Cette fois-ci, Nicolas Sarkozy ne se limite pas à des paroles. C’est ainsi que, lorsqu’il crée le Conseil français du cultemusulman en 2003 pour organiser l’islam de France, il insiste pour qu’y entre l’UOIF proche des Frères Musulmans, alors que d’autres organisations confessionnelles s’y opposent elles-mêmes ! « Je n’ai pas voulu que le CFCM soit une coquille vide obéissant à des oukases, fussent-ils républicains. J’ai milité pour qu’il représente l’islam de France dans sa diversité. Cette réussite a pour contrepartie d’accepter des vérités parfois contradictoires », se défend-il. L’UOIF en garde de la reconnaissance, puisque lorsque le ministre monte sur la scène de son congrès plus tard dans l’année, son président le présente comme « un ami que nous avons découvert et qui nous a découverts ».
Prince de la créolisation
Nicolas Sarkozy est le premier homme politique de premier plan en France à importer la discrimination positive des États-Unis. Il lance l’idée de quotas de membres de la diversité dans les postes à responsabilité, et se réjouit publiquement, toujours en 2003, d’avoir nommé un « préfet musulman » en la personne d’Aïssa Dermouche. À l’époque, même la gauche le pourfend, au nom de l’universalisme républicain. Patrick Buisson est loin !
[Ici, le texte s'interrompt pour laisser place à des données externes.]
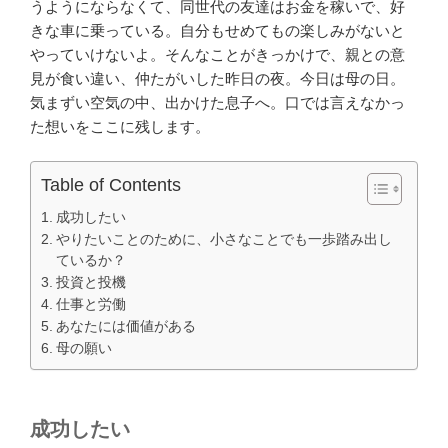
うようにならなくて、同世代の友達はお金を稼いで、好
きな車に乗っている。自分もせめてもの楽しみがないと
やっていけないよ。そんなことがきっかけで、親との意
見が食い違い、仲たがいした昨日の夜。今日は母の日。
気まずい空気の中、出かけた息子へ。口では言えなかっ
た想いをここに残します。
Table of Contents
成功したい
やりたいことのために、小さなことでも一歩踏み出し
ているか？
投資と投機
仕事と労働
あなたには価値がある
母の願い
成功したい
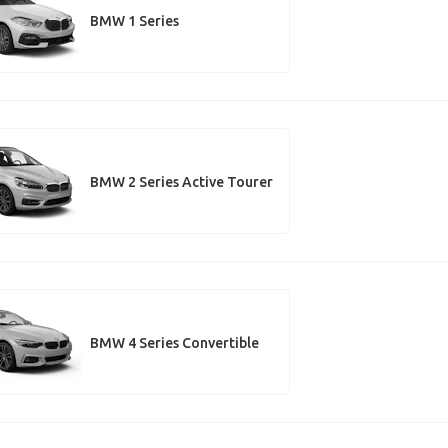
BMW 1 Series
BMW 2 Series Active Tourer
BMW 4 Series Convertible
Nicolas Sarkozy n’est qu’un style, donc une façade, et, à l’heure de passer de la posture aux actes, il a toujours reculé, effrayé par les conséquences potentielles de son audace
En fait, cette ligne libérale et multiculturaliste à l’anglo-saxonne ne s’efface pas au moment du virage à droite, mais fusionne avec lui pour former l’effrayante chimère idéologique de la campagne de 2007. L’idée de quotas reste à l’ordre du jour, ainsi que la préférence pour la philosophie de l’intégration contre celle de l’assimilation. Dans la dernière ligne droite, Nicolas Sarkozy écrit, dans une réponse à un questionnaire du Conseil représentatif des associations noires adressé à tous les candidats : « Nous ne ferons pas comprendre que la différence n’est pas un risque, mais au contraire une chance, tant que nous ne serons pas capables d’intégrer dans notre communauté de vie, ceux de nos concitoyens qui sont discriminés. » Lors d’un discours sur « l’égalité réelle des chances et la promotion de la diversité » donné à Polytechnique en décembre2008, celui qui est désormais président insiste, parlant de la nécessité de « relever le défi du métissage », affirmant que « la France a toujours été métissée au cours des siècles ». S’il abandonne finalement l’idée de quotas suite aux réticences de la classe politique, exprimées notamment dans un rapport conduit par Simone Veil, la nomination au gouvernement de Fadela Amara et Rama Yade en 2007 avait clairement été présentée comme une mise en œuvre de cette discrimination positive.
Le grand écart permanent
Faut-il en conclure que le président de la République n’était qu’un infâme islamo-gauchiste ? Bien sûr que non. En fait, si son fond idéologique est celui d’un libéralisme au sens large, économique et culturel, Nicolas Sarkozy est davantage un homme d’attitude que de convictions. Et l’attitude qu’il n’a cessé d’adopter dans sa carrière politique est celle de la transgression, de la provocation. Voilà comment expliquer le grand écart idéologique du sarkozysme. En prônant une laïcité ouverte à l’islam et la discrimination positive, Sarkozy transgressait, rompant avec le modèle républicain universaliste. En parlant d’identité nationale, en adoptant des positions dures sur la sécurité et l’immigration, il transgressait encore, bousculant les tabous d’une droite soumise au politiquement correct depuis le début des années quatre-vingt. Voilà le secret du style Sarkozy, et de la fascination qu’il a exercée sur la droite pendant de nombreuses années. Mais il n’est qu’un style, donc une façade, et, à l’heure de passer de la posture aux actes, l’ancien locataire de l’Élysée a toujours reculé, effrayé par les conséquences potentielles de son audace. Finalement, sa politique ne s’est écartée en rien du consensus social-libéral qui a gouverné la France de Valéry Giscard d’Estaing à Emmanuel Macron. Sa politique européenne en est peut-être le meilleur témoin, qui a fait voter le traité de Lisbonne par le Parlement alors que les Français avaient rejeté la Constitution européenne par référendum trois ans auparavant. Qui s’est ralliée à l’austérité allemande malgré les gesticulations en faveur de solutions hétérodoxes face à la crise de la dette. Quelles que soient les paroles, les promesses, l’exaltation des meetings, l’essentiel, la vraie politique, celle pour les grandes personnes, reste l’attachement à l’économie de marché, aux droits de l’homme et à la construction européenne.
Lassés par cette mascarade, les Français ont peu à peu délaissé les partis dits de gouvernement pour les populistes, LFI et le RN, qui affirment incarner une véritable alternance. L’avenir jugera de leur sincérité, mais une chose est d’ores et déjà certaine : les tours de passe-passe d’il y a vingt ans ont vécu. À l’époque de Sarkozy père, sur une population encore peu avertie aux techniques de communication les plus poussées, encore trop peu déçue, trop peu méfiante, d’accord. Mais les Français ont vieilli. S’il pense faire mouche avec ces méthodes, en se réclamant de cet héritage, le fils manque cruellement de sens politique. Nicolas Sarkozy incarne, avec François Hollande, la mort du bipartisme qui régnait en France depuis les années soixante-dix. On ne peut qu’espérer que son fils ne soit lui le symbole de l’impossibilité de sa résurrection.